There is a crisis in the number of midwives working with women in the weeks after they have given birth, a former health minister has warned.
Tory Baroness Cumberlege, a vice president of the Royal College of Midwives, said that new mothers needed a “continuity” of care, but were often seeing a different midwife at each appointment.
At question time in the House of Lords, she said: “Although there is what the Royal College of Midwives describes as a tipping point in the increase in the numbers of midwives attending women in labour, the real crisis is in post-natal care where new mothers require advice, support and help in cherishing and feeding their new born baby.
“This requires continuity of a midwife. There is a recent survey that shows that 40% of new mothers always see a different midwife.”
She described midwives as a “remarkable and very committed profession”.
Health minister Earl Howe said the number of NHS midwives had risen by more than 1,381 since May 2010.

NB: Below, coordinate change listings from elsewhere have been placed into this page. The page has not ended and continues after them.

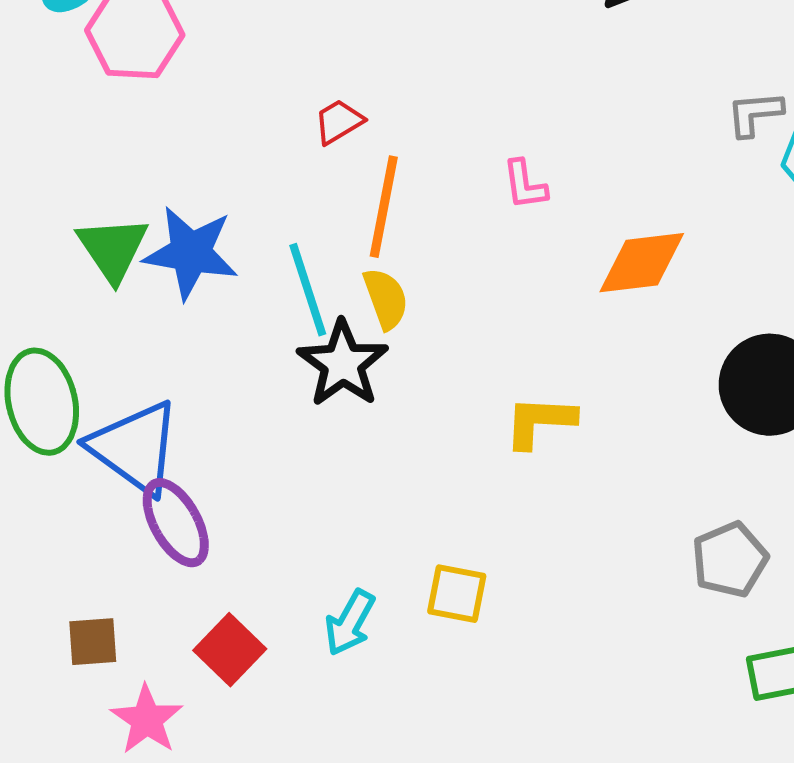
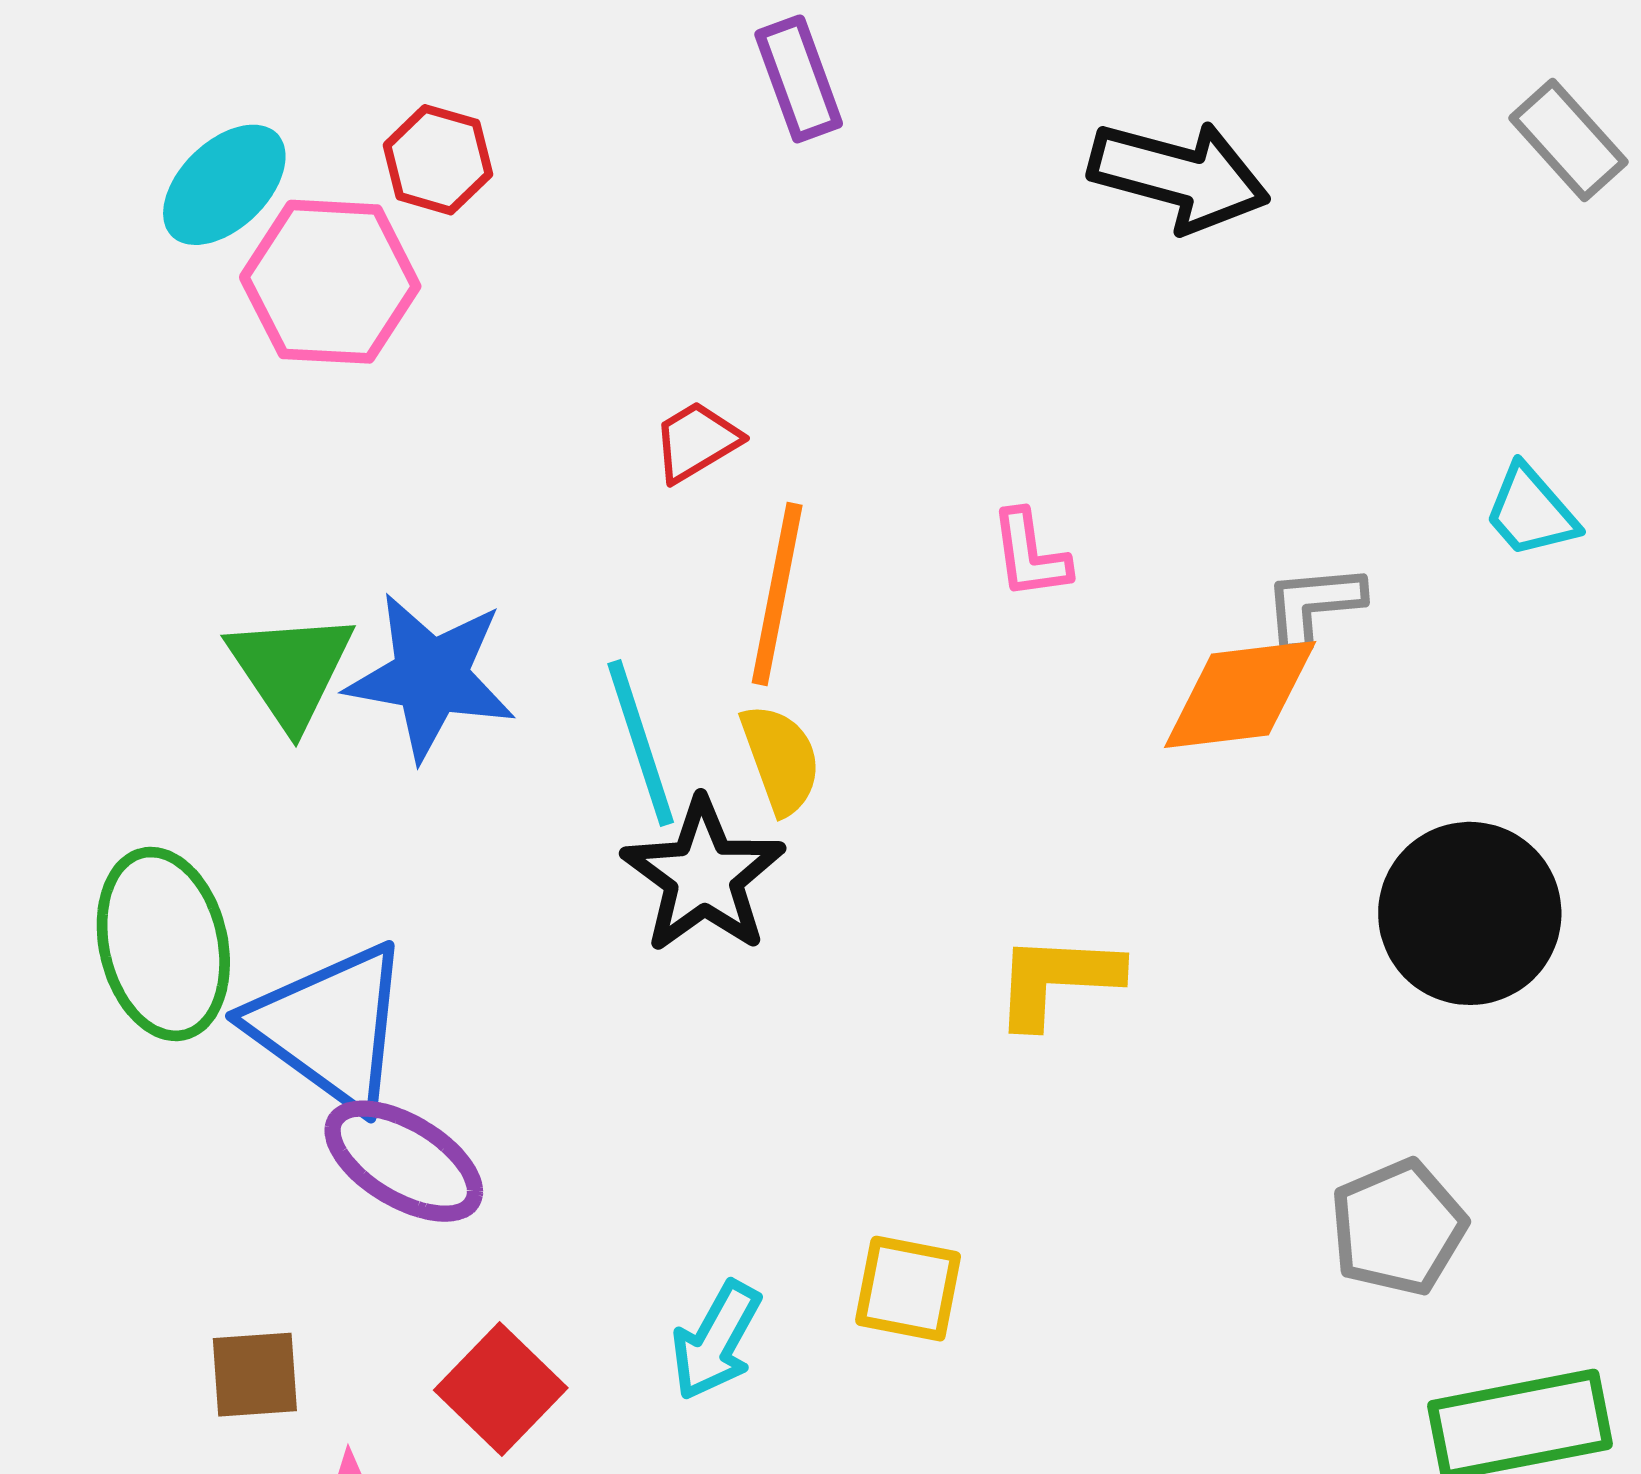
gray L-shape: (755, 114) -> (1314, 605), moved
purple ellipse: (176, 523) -> (404, 1161), turned -30

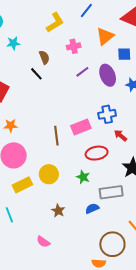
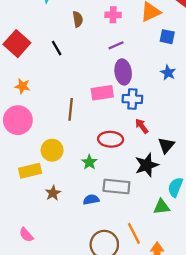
black line: (36, 74) -> (57, 48), moved
purple ellipse: (108, 75) -> (123, 72), moved
pink rectangle: (81, 127) -> (102, 93), moved
yellow rectangle: (22, 185) -> (30, 171), moved
pink semicircle: (43, 242) -> (26, 235), moved

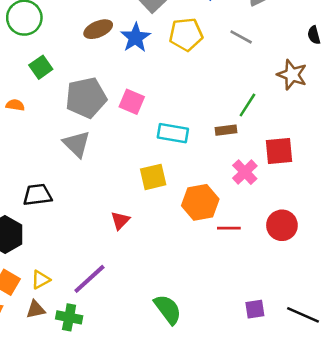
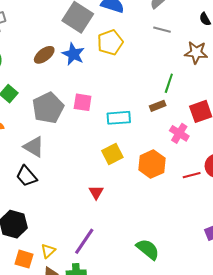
gray line: (241, 37) -> (162, 30), moved
gray triangle: (77, 144) -> (34, 147), moved
black trapezoid: (37, 195) -> (26, 176), moved, turned -110
red line: (229, 228) -> (192, 175), moved

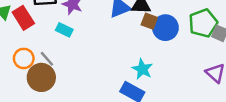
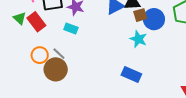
brown square: (149, 21) -> (140, 15), turned -32
cyan star: (142, 69) -> (138, 39), moved

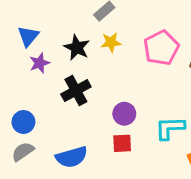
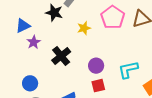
blue triangle: (28, 36) -> (23, 26), turned 35
yellow star: (111, 42) -> (84, 28), moved
black star: (77, 48) -> (54, 13), moved

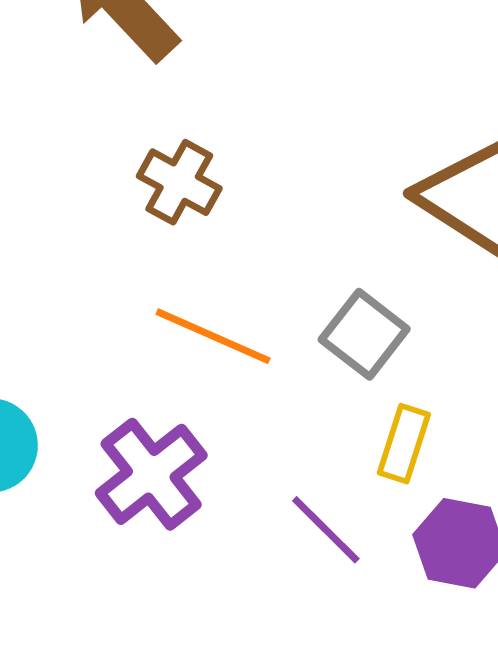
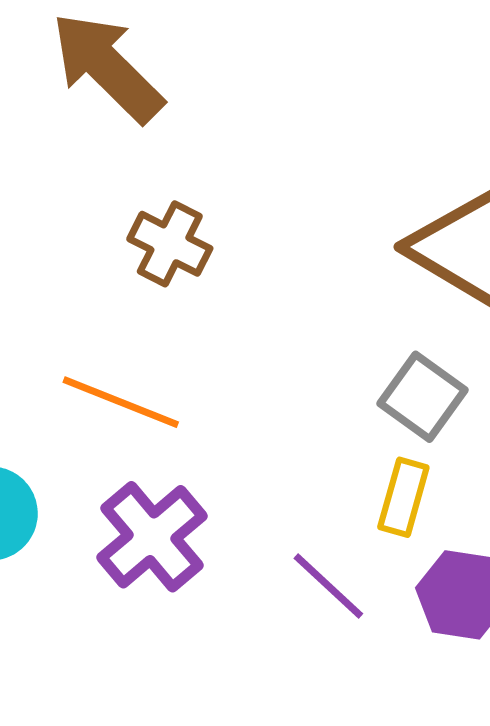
gray square: (364, 334) -> (422, 397), moved
orange line: (213, 336) -> (121, 402), moved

He added: “There are a record 5,000 in training. The government has committed to ensuring that the number of midwives matches the needs of the birth rate.
“Most women already have choice and one-to-one maternity care and we are working closely with the Royal College of Midwives to ensure that personalised one-to-one maternity care is available for every woman across the country.”
The RCM warned in a report published last month that England was around 5,000 midwives short of the number of midwives required to provide mothers and babies with high-quality services.